# rev hang...



## flyboy425 (Mar 16, 2010)

im not really sure what rev hang is but i think i might have experienced it the other day.

as i was driving home, i stopped at a stop light and proceeded to accelerate and at about 3000rpms i couldnt accelerate any further so i shifted to 2nd and just for a second it did it agian but then went away. ive driven since then and havent had an issue. i think it might be time to upgrade my GIAC software.

any ideas???


----------



## nothing-leaves-stock (Mar 1, 2005)

thats not rev hang. thats an issue. something isn't right with your car.


----------



## flyboy425 (Mar 16, 2010)

yeah i talked to some other ppl and i got the same thing. do you think i might need a reflash?


----------



## KulturKampf (Nov 30, 2009)

your car went into limp mode...mine did that to me when i needed new knock sensors


----------



## flyboy425 (Mar 16, 2010)

oh okay, im running eurojet headers, AWE Cat back, Carbonio CAI, and GIAC flash, i think i need more fuel tho.


----------



## nothing-leaves-stock (Mar 1, 2005)

there is NO way you need more fuel.
i have MORE then that done on my 2.5L and i have tons of fuel to go. we tested that.

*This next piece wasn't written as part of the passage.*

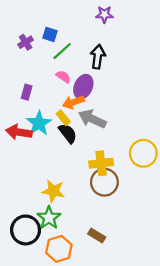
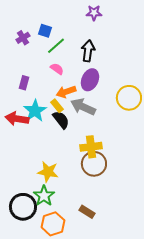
purple ellipse: (83, 87) -> (90, 80), moved
yellow circle: (143, 153) -> (129, 98), moved

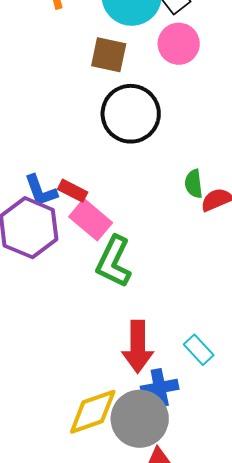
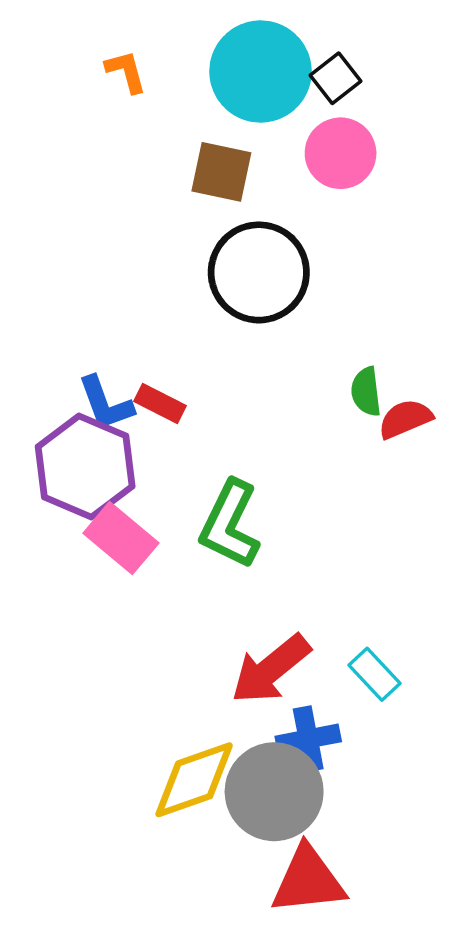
pink rectangle: (91, 220) -> (121, 538), moved
red arrow: (138, 347) -> (271, 669), turned 51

as stated, i agree- it went into limp mode. get rid of the flash and get C2. never had an issue with theres going into limp mode...and i rev mine to 8200


----------



## flyboy425 (Mar 16, 2010)

yeah i think i need to do that cuz my CEL is on, reading cat below efficency threshold. that would probably get rid of it.


----------



## flyboy425 (Mar 16, 2010)

my friend has C2 on his 2.0 supercharged golf mk4 and he says he doesnt like it very much, he thinks it causing other problems with his electircal systems.


----------



## nothing-leaves-stock (Mar 1, 2005)

not possible, a flash can't cause eletrical issues. thats like saying "windows7" made the lamp next to the pc not work cause its in the same outlet.

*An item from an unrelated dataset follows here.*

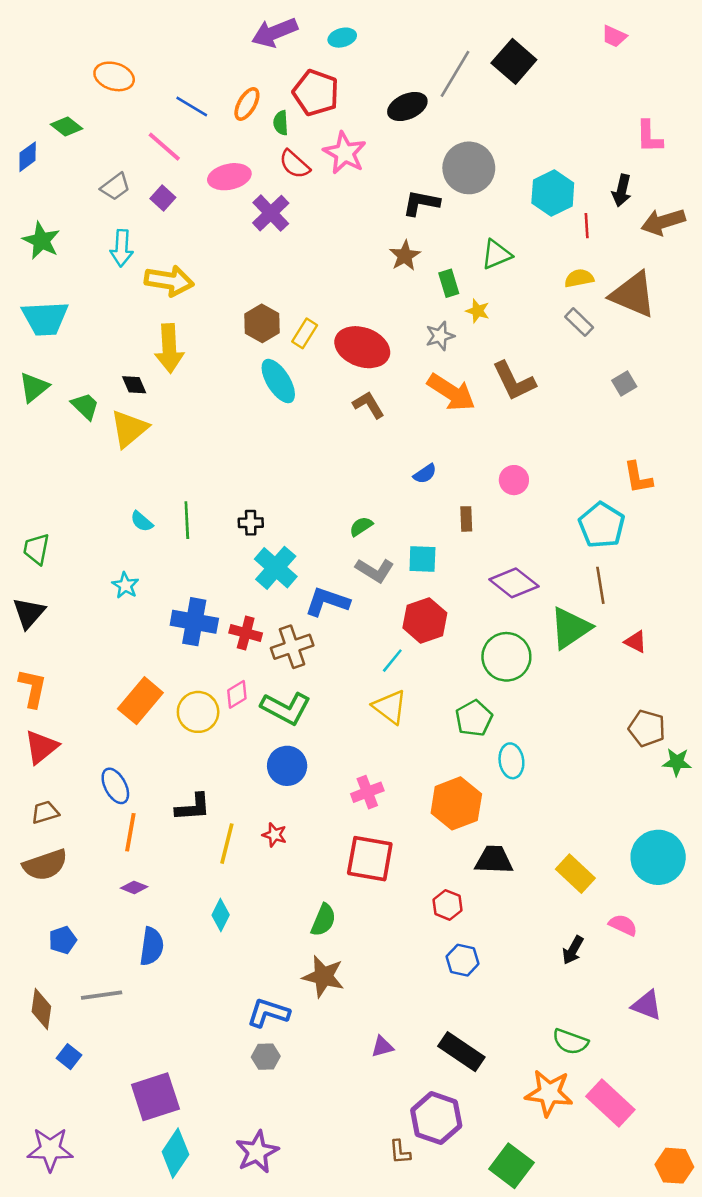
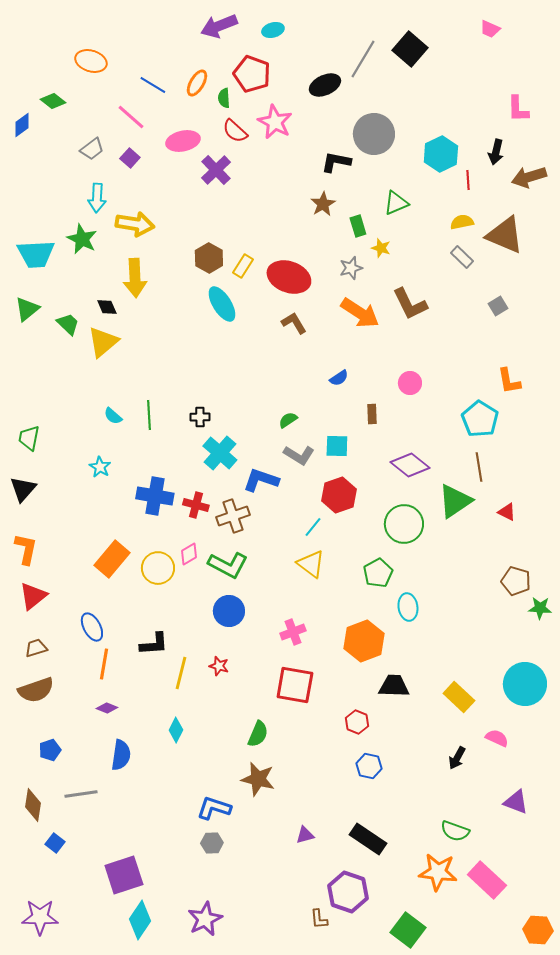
green star: (41, 241) -> (82, 239), moved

also, C2 flash for a 2.0 VS a 2.5 is totally differnt.


----------



## flyboy425 (Mar 16, 2010)

yeah i figured. im located in seattle so wheres the closet c2?


----------



## uniblack20 (Oct 9, 2007)

Mine did the same thing the other day when i stepped on it one hard time in 2nd gear it hung and i shifted into third and didn't happen again and for some reason to me it doesn't sound as loud after 4000Rpms ( may be because of me thinking i messed something up). I have Carbonia intake, Eurojet header,Eurojet cat-back exhaust and Apr tune. What could of happened and how can i fix it?


----------



## thygreyt (Jun 7, 2009)

dude, for you, since you have the eurojet header, i would recomend Unitronic.
since eurojet works pretty close with unitronic, the tune is more specific to those headers (stage 2)


----------



## Turbonix (Oct 2, 2008)

> there is NO way you need more fuel.
> i have MORE then that done on my 2.5L and i have tons of fuel to go. we tested that.
> 
> as stated, i agree- it went into limp mode. get rid of the flash and get C2. never had an issue with theres going into limp mode...and i rev mine to 8200


how does c2 software allow you to rev to 8200? or is that just you pushing your car to its absolute dangerous limits? Cuz i''m running C2's stage 2 turbo kit and i sure cant run my car to 8200 RPM's safely...

I'm just wondering, cuz i would love to hit 8200 rpm's :thumbup:


----------



## nothing-leaves-stock (Mar 1, 2005)

my car and c2's car has the test cams in it...thats how we can rev higher


----------